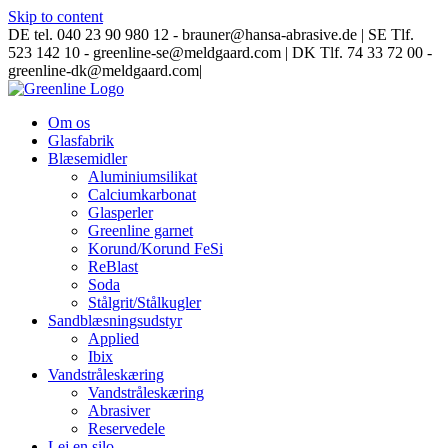
Skip to content
DE tel. 040 23 90 980 12 - brauner@hansa-abrasive.de | SE Tlf.
523 142 10 - greenline-se@meldgaard.com | DK Tlf. 74 33 72 00 -
greenline-dk@meldgaard.com
|
Om os
Glasfabrik
Blæsemidler
Aluminiumsilikat
Calciumkarbonat
Glasperler
Greenline garnet
Korund/Korund FeSi
ReBlast
Soda
Stålgrit/Stålkugler
Sandblæsningsudstyr
Applied
Ibix
Vandstråleskæring
Vandstråleskæring
Abrasiver
Reservedele
Lej en silo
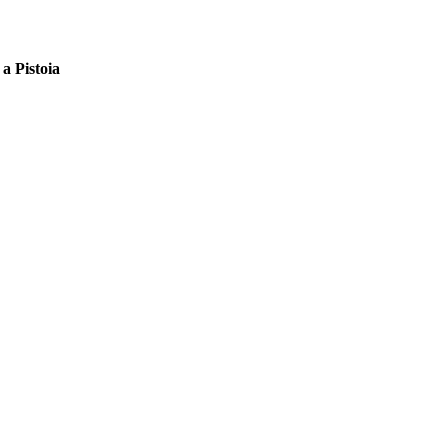
 a Pistoia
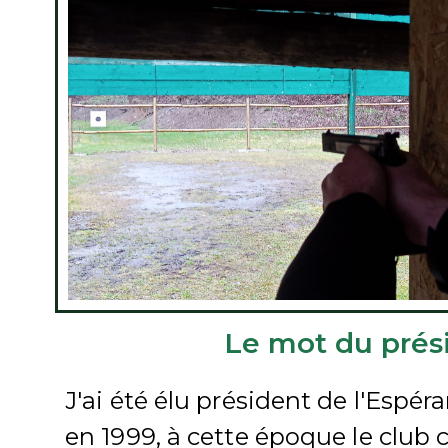
Le mot du prési
J'ai été élu président de l'Espér
en 1999, à cette époque le club c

━━━━━━━━━━━━━━━━

| WORK REQUIRED |
Would you reproduce the records exactly as they stand, but without the pictures?

| RESULT FOR THIS EXERCISE |
Skip to content
DE tel. 040 23 90 980 12 - brauner@hansa-abrasive.de | SE Tlf.
523 142 10 - greenline-se@meldgaard.com | DK Tlf. 74 33 72 00 -
greenline-dk@meldgaard.com
|
Om os
Glasfabrik
Blæsemidler
Aluminiumsilikat
Calciumkarbonat
Glasperler
Greenline garnet
Korund/Korund FeSi
ReBlast
Soda
Stålgrit/Stålkugler
Sandblæsningsudstyr
Applied
Ibix
Vandstråleskæring
Vandstråleskæring
Abrasiver
Reservedele
Lej en silo
 a Pistoia
Le mot du prési
J'ai été élu président de l'Espér
en 1999, à cette époque le club c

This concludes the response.